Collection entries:
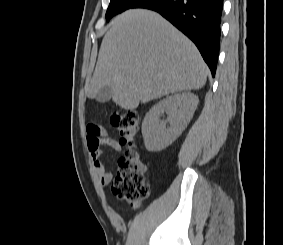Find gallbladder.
<instances>
[{"mask_svg":"<svg viewBox=\"0 0 283 245\" xmlns=\"http://www.w3.org/2000/svg\"><path fill=\"white\" fill-rule=\"evenodd\" d=\"M112 96V88L108 85H105L101 89L98 90V92L95 95V98L99 102H106L110 100Z\"/></svg>","mask_w":283,"mask_h":245,"instance_id":"bac80fb5","label":"gallbladder"}]
</instances>
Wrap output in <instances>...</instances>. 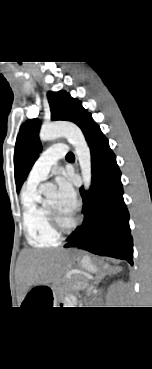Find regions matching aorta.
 I'll list each match as a JSON object with an SVG mask.
<instances>
[{"label":"aorta","instance_id":"obj_1","mask_svg":"<svg viewBox=\"0 0 152 369\" xmlns=\"http://www.w3.org/2000/svg\"><path fill=\"white\" fill-rule=\"evenodd\" d=\"M58 137H65L74 147L80 165L84 188L88 190L92 178L91 153L83 132L77 125L70 122L52 123L41 127L39 133L41 142L53 140ZM40 191L46 196H52L56 191V187L52 183H45L40 186Z\"/></svg>","mask_w":152,"mask_h":369}]
</instances>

# Directions for this task
Wherever a line holds the word "white", copy that line out of the entries above.

# Response for this exercise
[{"mask_svg":"<svg viewBox=\"0 0 283 245\" xmlns=\"http://www.w3.org/2000/svg\"><path fill=\"white\" fill-rule=\"evenodd\" d=\"M112 96V88L108 85H105L101 89L98 90V92L95 95V98L99 102H106L110 100Z\"/></svg>","mask_w":283,"mask_h":245,"instance_id":"bac80fb5","label":"gallbladder"}]
[{"label":"aorta","instance_id":"obj_1","mask_svg":"<svg viewBox=\"0 0 152 369\" xmlns=\"http://www.w3.org/2000/svg\"><path fill=\"white\" fill-rule=\"evenodd\" d=\"M58 137H65L74 147L80 165L84 188L88 190L92 178L91 153L83 132L77 125L70 122L52 123L41 127L39 133L41 142L53 140ZM40 191L46 196H52L56 191V187L52 183H45L40 186Z\"/></svg>","mask_w":152,"mask_h":369}]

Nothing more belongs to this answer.